‘Blonde’ – Review

While the technical aspects of the film are admirable, they ultimately do not come together to transform a soulless script that plays as trauma porn. 

This review contains spoilers for the film Blonde as well as descriptions of sexual assault, abortion, suicide and violence. 

Marilyn Monroe is perhaps one of the most famous performers to ever grace the silver screen. While it feels like her story has been told many, many times, it is important to remember why her story has been told so often. Her estate, including the rights to her image and life story, were left to her acting coach, Lee Strasberg, who passed away soon after Monroe. The rights to Monroe’s life were then passed on to someone she had never even met… Her life story and image were then up for grabs. Anyone with money could pursue Monroe’s story and likeness.

While many of us treasure her filmography, some aren’t aware of Monroe outside of her tabloid stories that we’ve seen told in various films, documentaries, and books, including Joyce Carol Oates’ 700-plus page novel, ‘Blonde.’ Monroe’s personal troubles have often become what the public first thinks of her rather than her devotion to her craft, success in a short career, and impressive mark on the film business. 

Andrew Dominik set out to adapt Oates’ fictional novel ‘Blonde,’ not just as a “biopic,” but as what he described as a film that would recreate images of Monroe’s life. Dominik is successful in this as the film does not tell Monroe’s story; it shows images of her life and the fable he wishes to portray through those images alone.  The film is a tough watch for anyone, Monroe fan or not – it is nearly three hours long showing Monroe go from an abused child to a struggling Hollywood actress finding herself with all the wrong company, ending with her uneventful death at 36 years old.

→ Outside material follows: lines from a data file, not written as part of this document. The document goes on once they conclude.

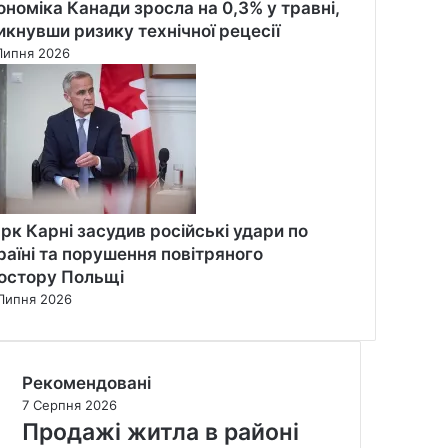
ономіка Канади зросла на 0,3% у травні,
икнувши ризику технічної рецесії
Липня 2026
рк Карні засудив російські удари по
раїні та порушення повітряного
остору Польщі
Липня 2026
Рекомендовані
7 Серпня 2026
Продажі житла в районі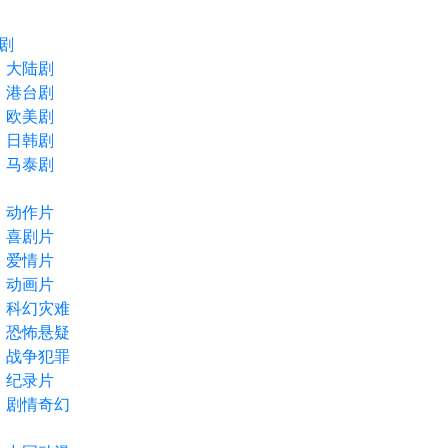
剧
大陆剧
港台剧
欧美剧
日韩剧
马泰剧
动作片
喜剧片
爱情片
动画片
科幻灾难
恐怖悬疑
战争犯罪
纪录片
剧情奇幻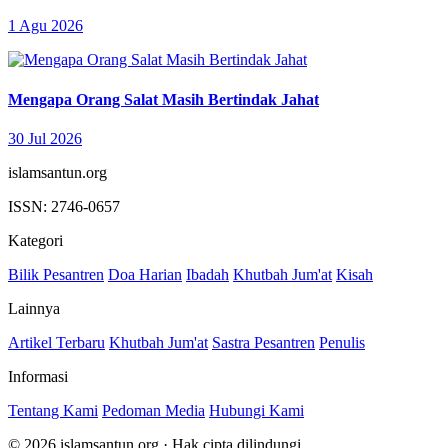
1 Agu 2026
Mengapa Orang Salat Masih Bertindak Jahat
30 Jul 2026
islamsantun.org
ISSN: 2746-0657
Kategori
Bilik Pesantren
Doa Harian
Ibadah
Khutbah Jum'at
Kisah
Lainnya
Artikel Terbaru
Khutbah Jum'at
Sastra Pesantren
Penulis
Informasi
Tentang Kami
Pedoman Media
Hubungi Kami
© 2026 islamsantun.org · Hak cipta dilindungi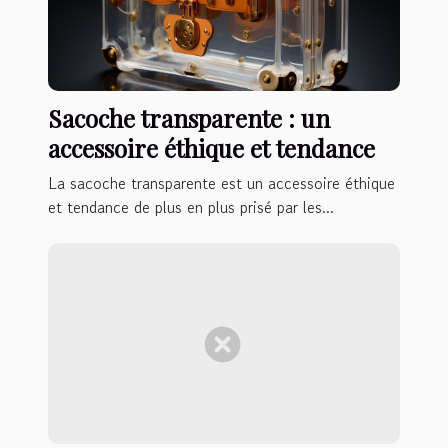
Sacoche transparente : un
accessoire éthique et tendance
La sacoche transparente est un accessoire éthique
et tendance de plus en plus prisé par les...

The film avoids falling into the formulaic biopic trope as it never really begins to have a narrative plot. Blonde barely scratches the surface of making any sort of commentary on the industry chewing up and spitting stars out. It could have been used as a stand-in for any famous woman who has had the industry exploit her just to turn on her in front of the world, but the film doesn’t have anything to say. Dominik’s intention may have been to show the business exploiting Monroe, but at what point is the film guilty of the same grievance? While the film could be in on the meta of it showing exploitation through exploiting the famous actress, watching the Netflix film feels a bit as if Dominik was not aware of that. The film abuses the famous star more than it points the finger at anyone else. Blonde feels as if almost the entire runtime is used to showcase the worst moments in Monroe’s life, most of which are fictionalized. There is no relief for the audience or Ana de Armas’ Monroe from the trauma constantly onscreen.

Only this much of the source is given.